Tout près de l’entrée du paradis, dans un immense cumulus blanc de cinquante étages, les anges s’activaient. Les bureaux immaculés bourdonnaient d’une vie intense. Comme toujours, c’est à l’étage des anges gardiens qu’il y avait le plus à faire. Il était grand temps que la nouvelle promotion vienne en renfort. La terre devenait un endroit de plus en plus dangereux.
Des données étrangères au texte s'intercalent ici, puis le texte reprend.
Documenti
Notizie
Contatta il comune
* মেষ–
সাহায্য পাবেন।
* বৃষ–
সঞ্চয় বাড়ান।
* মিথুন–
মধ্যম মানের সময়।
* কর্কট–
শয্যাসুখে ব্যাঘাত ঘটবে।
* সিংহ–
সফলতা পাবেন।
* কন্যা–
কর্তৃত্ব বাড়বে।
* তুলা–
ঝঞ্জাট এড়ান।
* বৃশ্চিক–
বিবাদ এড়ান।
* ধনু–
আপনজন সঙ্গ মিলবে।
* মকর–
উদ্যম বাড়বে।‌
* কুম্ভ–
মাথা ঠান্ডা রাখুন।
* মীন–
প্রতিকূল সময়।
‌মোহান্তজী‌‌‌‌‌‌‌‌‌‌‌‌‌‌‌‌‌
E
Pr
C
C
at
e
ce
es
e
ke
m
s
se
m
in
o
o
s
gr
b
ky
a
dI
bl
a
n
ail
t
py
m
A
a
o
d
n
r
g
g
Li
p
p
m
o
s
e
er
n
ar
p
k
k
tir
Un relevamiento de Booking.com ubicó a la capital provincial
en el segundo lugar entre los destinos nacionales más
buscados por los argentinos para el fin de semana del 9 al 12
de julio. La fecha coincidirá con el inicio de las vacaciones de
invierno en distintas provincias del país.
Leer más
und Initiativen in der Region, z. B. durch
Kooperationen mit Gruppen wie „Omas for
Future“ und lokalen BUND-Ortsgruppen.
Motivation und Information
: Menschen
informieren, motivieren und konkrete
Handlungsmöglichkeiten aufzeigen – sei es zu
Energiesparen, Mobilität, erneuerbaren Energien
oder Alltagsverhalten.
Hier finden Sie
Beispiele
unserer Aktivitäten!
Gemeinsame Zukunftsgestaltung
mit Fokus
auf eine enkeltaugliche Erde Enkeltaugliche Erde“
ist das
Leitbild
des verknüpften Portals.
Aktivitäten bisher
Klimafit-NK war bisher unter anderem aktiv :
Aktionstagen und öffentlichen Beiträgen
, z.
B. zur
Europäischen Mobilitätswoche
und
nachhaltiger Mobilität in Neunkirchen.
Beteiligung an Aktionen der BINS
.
Au rez-de-chaussée, grognon comme presque toujours, Pierre houspillait les anges secrétaires qui travaillaient avec lui. Celles-ci s’éclipsaient en riant, dès qu’elles pouvaient trouver une occasion. Le café Eden Roc, dans le nuage voisin, était un de leurs endroits favoris. Les anges portiers, et les chérubins le fréquentaient assidûment, autant pour y boire le traditionnel nuage de lait givré avec une goutte de café, que pour y bavarder de tout et de rien. Ce jour là, un seul sujet de conversation : l’arrivée de Heylel. Les angelottes du Lyceum Coeli voulaient créer un fan club et même des anges-guerrières confirmées, qui faisaient partie des corps des Trônes et des Dominations, se sentaient une âme de midinette. Si le secret du séjour du Prince des Ténèbres était éventé, le Paradis était pris d’une fébrilité inhabituelle. Les vieux saints devenaient bougons – sauf Augustin, dont les yeux prenaient un air rêveur et Marie Madeleine qui souriait pleine d’indulgence -, les bienheureuses se pomponnaient, les légions célestes étaient soumises à une discipline toute militaire par leurs chefs, et les chœurs des séraphins chantaient à pleins poumons. Mais par-dessus tout, on entendait dans les strates, un bruit assez inhabituel : les éclats de rire d’un dieu et d’un démon.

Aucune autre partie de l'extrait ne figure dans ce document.